Les fleuves étaient là bien avant que les hommes ne tracent des frontières politiques. Aussi est-il fréquent qu’un même fleuve traverse plusieurs pays, ce qui peut être source de tensions et conflits. La construction de barrages ou de canaux, les pratiques d’irrigation dans un pays en amont peuvent modifier le débit des fleuves et rivières, privant d’eau les pays situés en aval et créant ainsi d’importantes tensions entre les États. Au sein même d’un pays, les travaux entrepris sur le lit des fleuves, destinés, par exemple, à approvisionner les zones urbaines peuvent priver d’eau des zones rurales et manquer à l’activité pastorale ou agricole. Et donc menacer la survie des populations.

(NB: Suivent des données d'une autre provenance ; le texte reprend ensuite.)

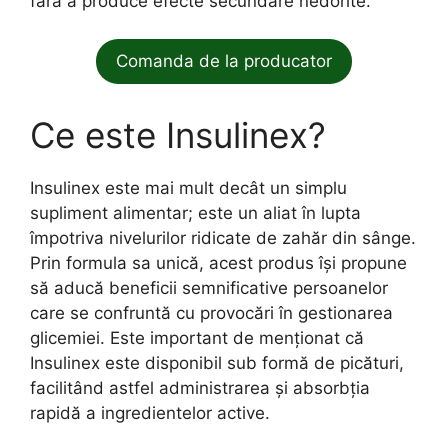
fără a produce efecte secundare nedorite.
Comanda de la producator
Ce este Insulinex?
Insulinex este mai mult decât un simplu
supliment alimentar; este un aliat în lupta
împotriva nivelurilor ridicate de zahăr din sânge.
Prin formula sa unică, acest produs își propune
să aducă beneficii semnificative persoanelor
care se confruntă cu provocări în gestionarea
glicemiei. Este important de menționat că
Insulinex este disponibil sub formă de picături,
facilitând astfel administrarea și absorbția
rapidă a ingredientelor active.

Le cas du Canal de Jonglei, au Sud-Soudan, est un véritable symbole de la nécessaire gestion concertée des ressources en eau. Ce tout nouveau pays, le 193e reconnu par les Nations Unies, possède un des plus grands marais du monde, où viennent se perdre les eaux du Nil pendant leur long parcours a travers l’Afrique.
Dans les années 70, l’Egypte et le Soudan avaient commencé à creuser un canal, le Canal Jonglei, pour amener directement les eaux du Nil – car quand il passe dans le marais, il perd une grande quantité de son eau – qui s’évapore sous le soleil… Ils espéraient ainsi récupérer l’équivalent d’un dixième du débit du fleuve. Une colossale roue pelleteuse, qui arrachait chaque tour l’équivalent d’une piscine olympique de terre fut alors installée et commença a creuser le fameux canal. Au cœur de ce marais, une créature de fer et d’acier, roue-pelleteuse de 2 300 tonnes, haute comme un immeuble de cinq étages, trône rouillée et abandonnée, au milieu du marais…
Ce projet aurait eu des conséquences désastreuses pour les Dinkas, qui habitent la région, et qui auraient vu leur environnement naturel asséché, et la survie de leur bétail mis en danger. La révolte s’organise, avec parmi: parmi les meneurs du mouvement, John Garang, qui avait étudié aux États-Unis dans les années 70 et y avait rédigé une thèse de doctorat sur les injustices inhérentes au projet du canal Jonglei.
John Garang – qui devint le premier vice-président du pays en 2005 – réussit a convaincre l’armée de libération des peuples du Soudan (Sudan People’s Liberation Army, SPLA) où les Dinkas sont majoritaires, d’attaquer cette colossale machine qui menaçait la souveraineté alimentaire et la survie du groupe. Ainsi, en février 1984, alors que la roue pelleteuse avait déjà creusé un tiers de la longueur totale du canal, pour un coût total de 100 millions de dollars, elle fut attaquée et mise hors-service. Plus de 30 ans ont passé, et elle est toujours là, immobile, réduite au silence. Au cœur du marais, une créature de fer et d’acier de 2 300 tonnes, haute comme un immeuble de cinq étages, trône depuis, rouillée et abandonnée…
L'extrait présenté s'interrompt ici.